All this to say, I am not a virtuous vegetarian. As I learn more about the ecological and environmental consequences of industrial meat production, along with the health benefits of eating vegetarian, I'm more convinced that it is an important choice, but unlike most vegetarians I know, I'm not really giving anything up. One of the most difficult things about my time in Cambodia (up there with major illness/med evac) was eating meat at (almost) every meal.

Unlike meat served in the US, what showed up in my bowl in Phnom Penh very much resembled the animal from which it came. No energy was ever put into removing the bones of anything we ate, be it fish, mammal or amphibian. One evening my host grandmother enthusiastically served me what she called "leg of the pig soup"...and sure enough, there it was, bristles and all.

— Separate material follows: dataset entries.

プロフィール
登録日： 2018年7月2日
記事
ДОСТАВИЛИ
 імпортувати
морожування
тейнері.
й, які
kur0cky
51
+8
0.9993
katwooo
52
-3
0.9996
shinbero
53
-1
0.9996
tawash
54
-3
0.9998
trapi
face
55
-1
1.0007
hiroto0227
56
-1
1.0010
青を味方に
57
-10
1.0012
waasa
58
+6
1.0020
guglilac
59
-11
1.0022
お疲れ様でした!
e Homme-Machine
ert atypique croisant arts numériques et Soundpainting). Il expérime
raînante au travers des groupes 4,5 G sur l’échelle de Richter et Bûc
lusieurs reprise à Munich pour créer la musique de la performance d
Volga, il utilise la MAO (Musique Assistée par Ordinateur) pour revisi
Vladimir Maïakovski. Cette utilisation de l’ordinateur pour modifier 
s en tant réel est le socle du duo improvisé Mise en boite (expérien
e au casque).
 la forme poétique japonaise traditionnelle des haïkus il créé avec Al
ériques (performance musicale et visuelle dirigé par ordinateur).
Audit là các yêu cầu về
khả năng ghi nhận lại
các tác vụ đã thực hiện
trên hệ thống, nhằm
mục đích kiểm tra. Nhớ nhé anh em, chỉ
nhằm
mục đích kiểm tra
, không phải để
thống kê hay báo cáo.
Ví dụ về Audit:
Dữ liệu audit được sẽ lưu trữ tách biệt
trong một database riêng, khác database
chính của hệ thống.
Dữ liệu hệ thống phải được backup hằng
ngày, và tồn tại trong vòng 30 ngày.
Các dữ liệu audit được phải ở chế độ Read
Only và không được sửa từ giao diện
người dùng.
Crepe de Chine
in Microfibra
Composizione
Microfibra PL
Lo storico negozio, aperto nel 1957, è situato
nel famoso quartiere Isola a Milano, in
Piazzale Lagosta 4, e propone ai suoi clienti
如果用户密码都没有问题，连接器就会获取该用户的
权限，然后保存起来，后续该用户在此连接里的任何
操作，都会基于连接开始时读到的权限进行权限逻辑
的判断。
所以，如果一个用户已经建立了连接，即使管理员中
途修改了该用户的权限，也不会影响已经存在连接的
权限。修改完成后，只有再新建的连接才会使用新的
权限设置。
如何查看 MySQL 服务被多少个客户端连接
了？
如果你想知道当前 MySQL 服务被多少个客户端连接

Walking past cases of meat in US grocery stores now, it strikes me how much effort is put into disassociating what ends up in your cart or on your plate from what was once walking or swimming around. This goes for non-meat items as well. While a sign may tell you that your grapes came from Chile, quality standards and the modification of food crops to maximize shelf life and delay ripening mean that the impact of the location something was grown is seldom evident in the taste or appearance of the food.

So I'm going to farm for a year, and perhaps learn way more than I ever wanted to know about those fruits and vegetables.